Most cheeses are fermented, but not all cheeses contain probiotics. It is important to look at the label to ensure you are buying a product containing ‘live’ and/or ‘active cultures’.

Gouda, mozzarella, cheddar, and cottage are the cheeses of which ‘good’ bacteria survive the aging process.


Pickles that are left to ferment in a solution of salt and water using their own naturally present lactic acid bacteria contain live probiotics. Keep in mind however, pickles made with vinegar do not contain live probiotics.


Sauerkraut is cabbage which has been shredded and left to ferment by lactic acid bacteria. It’s a common accompaniment with dishes in Europe.

Ensure to pick up ‘unpasteurized’ sauerkraut as the process of pasteurization kills live bacteria.


A Korean specialty, Kimchi is a fermented and often spicy side dish where cabbage often takes center stage. It contains plenty of lactic acid bacteria that can benefit digestive health.


A Japanese seasoning, Miso is made from fermenting soybeans with salt and a fungus called koji. It is usually used in Miso soup.

What are the benefits? What does the research tell us?

As aforelisted, the benefits are extensive and varied. From cancer to brain health, probiotics have been shown in research to help with issues all over the body.

Hormone levels – the study linked above, found that “probiotic supplementation significantly increased serum sex hormone-binding globulin and plasma total antioxidant capacity and significantly decreased serum total testosterone”. Showing a balance of hormone levels.

Immune system – the study linked above, concluded that “current evidence shows promise for further developing health benefits and the efficacy of probiotics and probiotic-derived factors on the regulation of host homeostasis, including immune health.”

Heart – the study linked above, concluded that “scientific evidence exists to indicate that there is potential for the derivation of health benefits from consuming food containing probiotics.” in relation to “cardiovascular diseases”.

Brain – the study linked above, found that “it is likely that daily consumption of a probiotic supplement could have a positive effect in improving the mood, anxiety, and cognitive symptoms present in MDD” by increasing serotonin availability and/or decreasing levels of inflammatory markers”.

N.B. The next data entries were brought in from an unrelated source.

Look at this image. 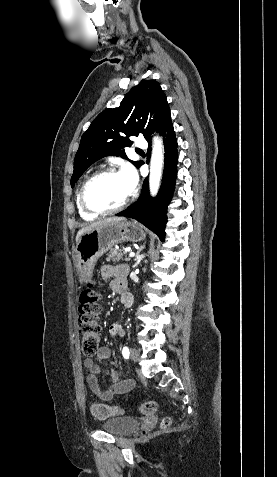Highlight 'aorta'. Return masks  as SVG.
Masks as SVG:
<instances>
[{
  "label": "aorta",
  "instance_id": "obj_1",
  "mask_svg": "<svg viewBox=\"0 0 277 477\" xmlns=\"http://www.w3.org/2000/svg\"><path fill=\"white\" fill-rule=\"evenodd\" d=\"M164 162V153L162 142L159 137H154L153 148L150 162V193L155 196L159 190Z\"/></svg>",
  "mask_w": 277,
  "mask_h": 477
}]
</instances>
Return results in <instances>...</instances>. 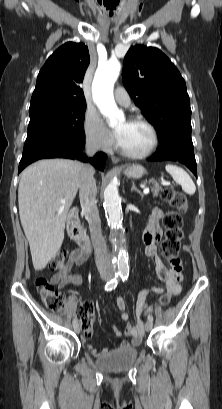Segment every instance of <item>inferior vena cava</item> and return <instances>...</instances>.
<instances>
[{
	"label": "inferior vena cava",
	"mask_w": 222,
	"mask_h": 409,
	"mask_svg": "<svg viewBox=\"0 0 222 409\" xmlns=\"http://www.w3.org/2000/svg\"><path fill=\"white\" fill-rule=\"evenodd\" d=\"M99 141L89 138L86 141V154L92 157L99 149ZM96 182L94 179V168L85 164L79 175V197L82 211L89 224L92 244L96 255V266L100 272L113 268V264L107 253V246L102 237L101 221L96 202Z\"/></svg>",
	"instance_id": "obj_1"
}]
</instances>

Weight – the study above, concluded that “there is no doubt that probiotic therapy represents an exciting new frontier in the treatment of obesity and associated metabolic dysfunctions.”

Skin – the study aforelisted found that “Oral and topical probiotics appear to be effective for the treatment of certain inflammatory skin diseases and demonstrate a promising role in wound healing and skin cancer.”

Cancer – the study linked above, concluded that “a growing body of literature had highlighted a role of probiotic balance in the maintenance of widely understood homeostasis, projecting on successful cancer therapy. The evidence from the latest studies points towards the idea of the possible implementation of probiotics in cutting-edge cancer therapies.”

Side effects and risks

As is evident, there is an array of health benefits linked to probiotics, but it can’t all be positive, can it? Well, thankfully, the side effects are minimal and only affect a small portion of the population. That said, those with major illnesses may suffer more severe side effects. Always consult with your doctor before adding something to your medication.

Side effects can include:

  • Constipation
  • Bloating
  • Gas
  • Thirst
  • Headaches
  • Redness and swelling


Probiotics are a healthy variety of what is often seen as something negative.

They help the body to remain in homeostasis and perform to its best. It has been shown in studies to benefit weight loss, hormone levels, brain health, and heart health to list just a few.

Side effects and risks are minimal and unlikely, however, always consult your doctor before adding something on top of any medicine you may be taking.